Samedi 25 août 2007, 14 heures 30. C'est la petite (et fort jolie) église de Chantenay-Villedieu qui a été choisie pour abriter le concert réunissant Blandine Rannou (clavecin) et Guido Balestracci (viole de gambe) autour des Sonates pour viole de gambe et clavecin obligé de Johann Sebastian Bach (1685-1750), que le duo vient récemment d'enregistrer, avec un très bon accueil critique, chez Zig-Zag Territoires. Même si, très subjectivement, ces trois sonates ne représentent pas forcément la quintessence de l'art de Bach, on attendait le meilleur de la réunion de ces deux talents incontestables ; c'est, hélas, un cruel sentiment de gêne qui s'est installé dès le début du concert, pour ne se dissiper, paradoxalement, que lors des rappels, constitués par deux pièces d'Antoine Forqueray. Répétons-le, Rannou et Balestracci sont de grands artistes et leurs parcours, tant individuels qu'en commun, sont jalonnés de réussites indéniables. Mais, ce samedi après-midi, les deux interprètes semblent, excepté à de rares moments, chercher une symbiose qui demeure hors de leur portée. Le clavecin, touché avec une autorité aussi magnifique que, finalement, castratrice, lamine littéralement la voix d'une viole de gambe étrangement hésitante et voilée (un problème d'instrument ?), à tel point qu'on a le sentiment d'entre des Sonates pour clavecin avec viole de gambe obligée. Les deux instruments ne parviennent pas à trouver l'équilibre nécessaire à un véritable dialogue, le tempo fluctue, la polyphonie se disloque, l'ennui, quelquefois, s'invite dans des mouvements lents manquant singulièrement de densité, et dans des mouvements rapides privés de feu. Gageons qu'il ne s'agissait là que d'une méforme passagère, et que ce tandem émérite nous donnera bientôt de nouvelles preuves éclatantes et savoureuses de sa complicité artistique.

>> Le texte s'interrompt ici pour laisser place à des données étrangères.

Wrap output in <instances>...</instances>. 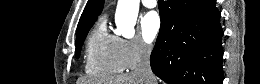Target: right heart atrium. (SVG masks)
<instances>
[{
    "label": "right heart atrium",
    "mask_w": 260,
    "mask_h": 84,
    "mask_svg": "<svg viewBox=\"0 0 260 84\" xmlns=\"http://www.w3.org/2000/svg\"><path fill=\"white\" fill-rule=\"evenodd\" d=\"M152 48L140 36L132 38L118 37L119 57L126 69L135 68L151 55Z\"/></svg>",
    "instance_id": "right-heart-atrium-1"
}]
</instances>
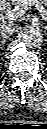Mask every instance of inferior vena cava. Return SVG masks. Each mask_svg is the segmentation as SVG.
Returning <instances> with one entry per match:
<instances>
[{
  "label": "inferior vena cava",
  "instance_id": "obj_1",
  "mask_svg": "<svg viewBox=\"0 0 47 129\" xmlns=\"http://www.w3.org/2000/svg\"><path fill=\"white\" fill-rule=\"evenodd\" d=\"M16 29V24L12 20H2L0 23V31L12 34Z\"/></svg>",
  "mask_w": 47,
  "mask_h": 129
}]
</instances>
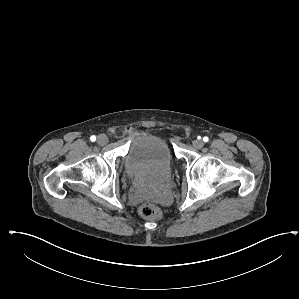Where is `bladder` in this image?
Listing matches in <instances>:
<instances>
[{
	"label": "bladder",
	"mask_w": 299,
	"mask_h": 299,
	"mask_svg": "<svg viewBox=\"0 0 299 299\" xmlns=\"http://www.w3.org/2000/svg\"><path fill=\"white\" fill-rule=\"evenodd\" d=\"M173 152L164 138L141 133L132 141L125 159V173L130 178L144 177L158 186L171 170Z\"/></svg>",
	"instance_id": "31cf9c89"
}]
</instances>
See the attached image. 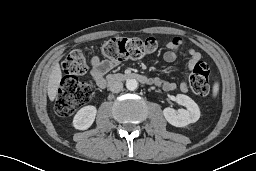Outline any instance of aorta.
<instances>
[{"label":"aorta","mask_w":256,"mask_h":171,"mask_svg":"<svg viewBox=\"0 0 256 171\" xmlns=\"http://www.w3.org/2000/svg\"><path fill=\"white\" fill-rule=\"evenodd\" d=\"M138 87V82L136 79H129L126 81V88L130 91L136 90Z\"/></svg>","instance_id":"aorta-1"}]
</instances>
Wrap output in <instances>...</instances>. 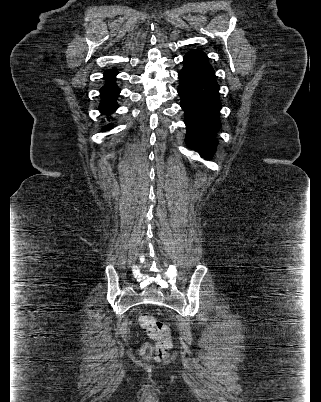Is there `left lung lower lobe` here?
Listing matches in <instances>:
<instances>
[{
	"label": "left lung lower lobe",
	"instance_id": "0a47b994",
	"mask_svg": "<svg viewBox=\"0 0 321 402\" xmlns=\"http://www.w3.org/2000/svg\"><path fill=\"white\" fill-rule=\"evenodd\" d=\"M178 94L185 112L186 144L207 158L215 153L216 132L221 127L219 85L207 55L193 49L184 56V67L178 74Z\"/></svg>",
	"mask_w": 321,
	"mask_h": 402
}]
</instances>
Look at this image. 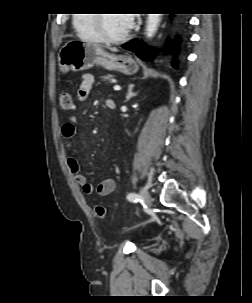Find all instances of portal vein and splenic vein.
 <instances>
[{
    "label": "portal vein and splenic vein",
    "instance_id": "18ae733b",
    "mask_svg": "<svg viewBox=\"0 0 252 303\" xmlns=\"http://www.w3.org/2000/svg\"><path fill=\"white\" fill-rule=\"evenodd\" d=\"M114 90H115V91H119V90H121V87H120L119 85H115V86H114Z\"/></svg>",
    "mask_w": 252,
    "mask_h": 303
}]
</instances>
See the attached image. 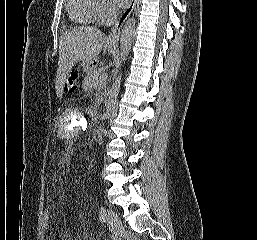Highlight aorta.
Returning <instances> with one entry per match:
<instances>
[{"mask_svg": "<svg viewBox=\"0 0 257 240\" xmlns=\"http://www.w3.org/2000/svg\"><path fill=\"white\" fill-rule=\"evenodd\" d=\"M134 36H135V19L132 17V18H129L125 22V25L121 32L120 57H119V63L117 65V69L115 71L116 78H115L114 83L112 84V87L108 91V100L105 103V109H104L102 119H105L109 115V113L115 103V100L118 96V93L120 90V84H121L122 66H123V63L125 62L127 56L129 55Z\"/></svg>", "mask_w": 257, "mask_h": 240, "instance_id": "1", "label": "aorta"}]
</instances>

Samedi 25 août 2007, 20 heures 30. Retour à Sablé pour un dernier concert, celui de la mezzo-soprano Stéphanie d'Oustrac et du Concert Spirituel placés sous la direction d'Hervé Niquet, qui proposait un florilège d'airs et de pièces instrumentales puisé dans des opéras français, principalement du dernier quart du XVIIe siècle - Persée (1682) de Lully (1632-1687), Achille et Polyxène (1687) de Collasse (1649-1709), Médée (1693) de Charpentier (1643-1704), Didon (1693) de Desmarets (1661-1741) - avec une échappée au XVIIIe siècle, au travers de cette Callirhoé (1712, révision en 1743) composée par Destouches (1672-1749), dont le chef s'est fait le héraut inspiré. On apprécie ou pas les partis pris d'Hervé Niquet, sa propension à couper les prologues des opéras du Grand Siècle qui, selon lui, n'apportent pas grand chose aux œuvres, sa façon parfois très physiquement expressive de diriger. Force est de reconnaître que là ou certains parent ce répertoire de teintes onctueuses avec une gourmandise de sybarite, le travail à la pointe sèche de Niquet, soucieux de ligne et de tension, pourra apparaître sec. Pourtant, cette manière, qui sied magnifiquement à la musique française du temps de Louis XIV, révèle, pour l'auditeur attentif, une véritable festival de couleurs (les bassons dans Médée), un voile tissé de mille nuances (l'air de Callirhoé « Ô nuit témoin de mes soupirs secrets ») propre à offrir à la voix un écrin précieux où se poser ou un partenaire avec lequel lutter. Stéphanie d'Oustrac est la femme de la situation. Très au fait des exigences de ce répertoire, elle est confondante de maîtrise, de brio et de sensibilité. Les deux airs extraits de la Didon de Desmarets sont ainsi d'une tenue splendide, et confirment, outre le talent de la chanteuse, l'urgence de mieux faire connaître les œuvres lyriques d'un compositeur particulièrement inspiré. De même, les morceaux choisis dans la Médée de Charpentier sont parfaitement investis, rendant ainsi palpables toutes les hésitations qui assaillent l'âme de l'enchanteresse au moment où elle bascule vers sa folie vengeresse. C'est réellement de la très belle ouvrage. Louons enfin la discipline et la virtuosité du Concert Spirituel, prompt à répondre à la moindre sollicitation de son chef, ainsi que la pédagogie souriante d'Hervé Niquet, dont les explications sur les œuvres interprétées sont bienvenues et passionnantes.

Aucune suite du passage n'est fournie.